The chestnut-headed oropendola breeds between January and June. The species is polygynous and nests in colonies that often have as many as 60 nests in a tree or group of them. Up to 130 nests have been observed. Females weave a bag or purse from a variety of plant fibers including palm leaves and vines and line it with leaves both dry and green. It is suspended from the tip of a branch of a tree or palm. The clutch is two eggs that are pale blue with brownish black markings. The female incubates for about 17 days and fledging may take up to 35 days after hatch. Males defend the colony against predators. The giant cowbird (Molothrus oryzivorus) is a frequent brood parasite.

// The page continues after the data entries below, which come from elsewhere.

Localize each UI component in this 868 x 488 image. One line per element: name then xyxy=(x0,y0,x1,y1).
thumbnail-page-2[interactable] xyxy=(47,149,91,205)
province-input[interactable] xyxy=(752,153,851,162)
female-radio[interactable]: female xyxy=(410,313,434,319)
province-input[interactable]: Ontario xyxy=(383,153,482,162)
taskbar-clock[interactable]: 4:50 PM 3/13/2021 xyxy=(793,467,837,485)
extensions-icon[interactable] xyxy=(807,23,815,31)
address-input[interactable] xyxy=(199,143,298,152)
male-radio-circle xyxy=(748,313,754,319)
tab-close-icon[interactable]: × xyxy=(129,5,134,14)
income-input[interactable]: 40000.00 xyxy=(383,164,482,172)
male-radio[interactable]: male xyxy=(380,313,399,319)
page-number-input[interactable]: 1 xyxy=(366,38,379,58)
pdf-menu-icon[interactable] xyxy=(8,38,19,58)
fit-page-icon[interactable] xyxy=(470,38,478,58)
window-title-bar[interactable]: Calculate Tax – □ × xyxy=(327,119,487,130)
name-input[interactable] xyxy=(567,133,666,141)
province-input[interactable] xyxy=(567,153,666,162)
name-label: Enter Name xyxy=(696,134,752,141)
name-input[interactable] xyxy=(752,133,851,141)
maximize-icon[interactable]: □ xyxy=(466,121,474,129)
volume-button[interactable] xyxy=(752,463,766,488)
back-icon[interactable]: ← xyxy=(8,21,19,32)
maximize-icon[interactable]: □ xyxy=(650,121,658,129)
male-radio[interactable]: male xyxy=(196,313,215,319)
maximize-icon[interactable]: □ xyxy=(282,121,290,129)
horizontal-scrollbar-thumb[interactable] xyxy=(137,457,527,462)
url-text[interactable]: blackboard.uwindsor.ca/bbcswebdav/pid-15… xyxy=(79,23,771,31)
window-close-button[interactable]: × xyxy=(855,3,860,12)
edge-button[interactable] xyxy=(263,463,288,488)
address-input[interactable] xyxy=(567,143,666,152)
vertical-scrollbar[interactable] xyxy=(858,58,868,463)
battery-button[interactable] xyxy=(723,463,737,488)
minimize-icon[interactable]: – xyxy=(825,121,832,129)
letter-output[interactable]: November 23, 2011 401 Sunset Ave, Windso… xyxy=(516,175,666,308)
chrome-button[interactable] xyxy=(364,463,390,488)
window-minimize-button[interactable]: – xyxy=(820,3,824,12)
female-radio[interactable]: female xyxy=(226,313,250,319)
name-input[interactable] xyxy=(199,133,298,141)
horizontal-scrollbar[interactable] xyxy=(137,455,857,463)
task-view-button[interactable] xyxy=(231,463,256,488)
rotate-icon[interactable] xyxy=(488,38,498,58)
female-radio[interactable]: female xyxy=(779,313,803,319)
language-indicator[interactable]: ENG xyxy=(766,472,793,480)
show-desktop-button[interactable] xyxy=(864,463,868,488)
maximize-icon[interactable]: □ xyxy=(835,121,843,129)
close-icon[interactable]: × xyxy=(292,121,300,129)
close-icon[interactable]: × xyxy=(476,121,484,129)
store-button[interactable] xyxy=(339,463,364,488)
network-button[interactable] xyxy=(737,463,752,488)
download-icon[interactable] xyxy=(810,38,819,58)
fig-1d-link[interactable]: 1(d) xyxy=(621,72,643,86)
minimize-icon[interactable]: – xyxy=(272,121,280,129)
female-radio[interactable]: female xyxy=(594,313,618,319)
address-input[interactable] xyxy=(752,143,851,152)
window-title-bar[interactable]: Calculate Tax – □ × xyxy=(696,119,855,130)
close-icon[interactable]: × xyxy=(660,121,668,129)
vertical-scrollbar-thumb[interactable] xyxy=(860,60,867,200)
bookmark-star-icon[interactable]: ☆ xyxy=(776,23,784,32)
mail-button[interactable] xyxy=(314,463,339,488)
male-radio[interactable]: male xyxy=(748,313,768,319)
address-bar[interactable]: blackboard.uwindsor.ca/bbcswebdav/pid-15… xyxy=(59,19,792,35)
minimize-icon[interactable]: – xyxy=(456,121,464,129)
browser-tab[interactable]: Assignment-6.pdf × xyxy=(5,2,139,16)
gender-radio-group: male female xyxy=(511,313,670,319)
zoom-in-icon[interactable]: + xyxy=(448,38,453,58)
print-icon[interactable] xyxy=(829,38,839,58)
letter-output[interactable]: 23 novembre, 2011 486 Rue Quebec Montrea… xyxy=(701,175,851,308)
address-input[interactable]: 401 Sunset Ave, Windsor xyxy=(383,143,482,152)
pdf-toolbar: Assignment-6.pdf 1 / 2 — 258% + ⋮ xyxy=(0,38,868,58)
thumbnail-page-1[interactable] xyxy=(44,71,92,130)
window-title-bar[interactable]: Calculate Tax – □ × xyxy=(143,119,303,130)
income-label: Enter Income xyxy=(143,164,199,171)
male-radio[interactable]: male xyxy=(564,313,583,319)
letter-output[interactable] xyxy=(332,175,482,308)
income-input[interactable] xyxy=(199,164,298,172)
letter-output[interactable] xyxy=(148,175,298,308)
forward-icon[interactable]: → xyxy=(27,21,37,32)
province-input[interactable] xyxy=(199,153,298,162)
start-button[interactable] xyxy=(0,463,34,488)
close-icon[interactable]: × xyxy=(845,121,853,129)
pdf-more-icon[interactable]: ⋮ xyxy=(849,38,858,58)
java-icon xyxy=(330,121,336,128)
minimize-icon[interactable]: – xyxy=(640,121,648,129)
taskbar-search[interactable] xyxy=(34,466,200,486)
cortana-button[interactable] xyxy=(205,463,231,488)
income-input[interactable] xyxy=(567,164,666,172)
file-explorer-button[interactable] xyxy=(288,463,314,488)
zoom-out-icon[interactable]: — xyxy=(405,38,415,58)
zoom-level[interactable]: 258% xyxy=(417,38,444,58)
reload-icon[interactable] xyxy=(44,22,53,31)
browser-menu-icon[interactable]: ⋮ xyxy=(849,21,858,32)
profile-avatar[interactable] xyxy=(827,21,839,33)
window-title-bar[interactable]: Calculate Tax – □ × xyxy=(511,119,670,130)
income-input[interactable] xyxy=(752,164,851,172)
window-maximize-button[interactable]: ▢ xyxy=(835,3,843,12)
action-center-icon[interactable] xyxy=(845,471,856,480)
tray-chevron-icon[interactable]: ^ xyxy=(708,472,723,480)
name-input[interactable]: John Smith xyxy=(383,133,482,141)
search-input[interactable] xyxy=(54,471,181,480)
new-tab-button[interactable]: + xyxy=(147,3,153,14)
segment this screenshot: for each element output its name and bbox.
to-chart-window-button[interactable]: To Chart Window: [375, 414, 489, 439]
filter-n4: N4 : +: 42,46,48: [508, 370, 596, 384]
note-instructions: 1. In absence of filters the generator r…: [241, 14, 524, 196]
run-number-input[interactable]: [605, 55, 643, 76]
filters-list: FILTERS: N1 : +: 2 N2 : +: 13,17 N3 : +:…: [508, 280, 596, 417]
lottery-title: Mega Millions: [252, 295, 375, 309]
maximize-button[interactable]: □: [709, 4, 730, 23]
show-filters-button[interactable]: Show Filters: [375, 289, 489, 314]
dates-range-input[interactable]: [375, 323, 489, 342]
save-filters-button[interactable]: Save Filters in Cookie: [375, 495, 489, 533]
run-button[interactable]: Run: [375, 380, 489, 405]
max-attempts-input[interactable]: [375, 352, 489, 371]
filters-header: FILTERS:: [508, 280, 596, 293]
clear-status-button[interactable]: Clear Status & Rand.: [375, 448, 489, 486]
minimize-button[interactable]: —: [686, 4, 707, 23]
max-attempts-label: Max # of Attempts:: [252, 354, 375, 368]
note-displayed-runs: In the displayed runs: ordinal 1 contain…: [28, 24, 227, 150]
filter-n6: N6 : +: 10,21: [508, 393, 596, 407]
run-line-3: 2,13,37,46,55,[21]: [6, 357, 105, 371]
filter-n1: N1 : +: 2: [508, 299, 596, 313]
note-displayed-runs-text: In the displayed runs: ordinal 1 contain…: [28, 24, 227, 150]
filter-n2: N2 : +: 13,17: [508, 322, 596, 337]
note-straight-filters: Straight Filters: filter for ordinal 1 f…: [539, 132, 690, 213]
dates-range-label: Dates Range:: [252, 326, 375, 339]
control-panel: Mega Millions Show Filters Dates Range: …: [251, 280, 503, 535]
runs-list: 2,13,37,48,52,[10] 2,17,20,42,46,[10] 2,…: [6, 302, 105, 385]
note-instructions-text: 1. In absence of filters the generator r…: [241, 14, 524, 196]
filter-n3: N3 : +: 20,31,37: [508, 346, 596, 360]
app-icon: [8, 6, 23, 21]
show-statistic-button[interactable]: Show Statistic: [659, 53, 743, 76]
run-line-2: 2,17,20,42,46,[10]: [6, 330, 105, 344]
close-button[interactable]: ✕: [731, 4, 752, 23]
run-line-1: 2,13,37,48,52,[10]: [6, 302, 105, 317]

===Vocal and non-vocal sounds===

The chestnut-headed oropendola's song is short and variable and is "low pop sounds followed by harsh, crashing noises (likened to sound made by a machete cutting vegetation)". A common call in Costa Rica and Panama is "a liquid, low-pitched waku-waku". Another description of the song is "a loud gurgling...preceded by several harsh slashing notes", which the male gives while ruffling feathers and rising up from a perch. Another description of the common call is "a scratchy, liquid, electric whaaakka". Other calls include "a deep chok or kok". Males' wings are noisy in flight.

==Status==

The IUCN has assessed the chestnut-headed oropendola as being of Least Concern. It has a very large range; its estimated population of at least 500,000 mature individuals is believed to be decreasing. No immediate threats have been identified. It is considered fairly common on the Caribbean slope of northern Central America but rare to uncommon in the interior highlands. It is "fairly uncommon" on the Caribbean side of Costa Rica and rare on the Pacific side. It is fairly common in Colombia. It occurs in at least one protected area in each of Costa Rica, Panama, and Colombia.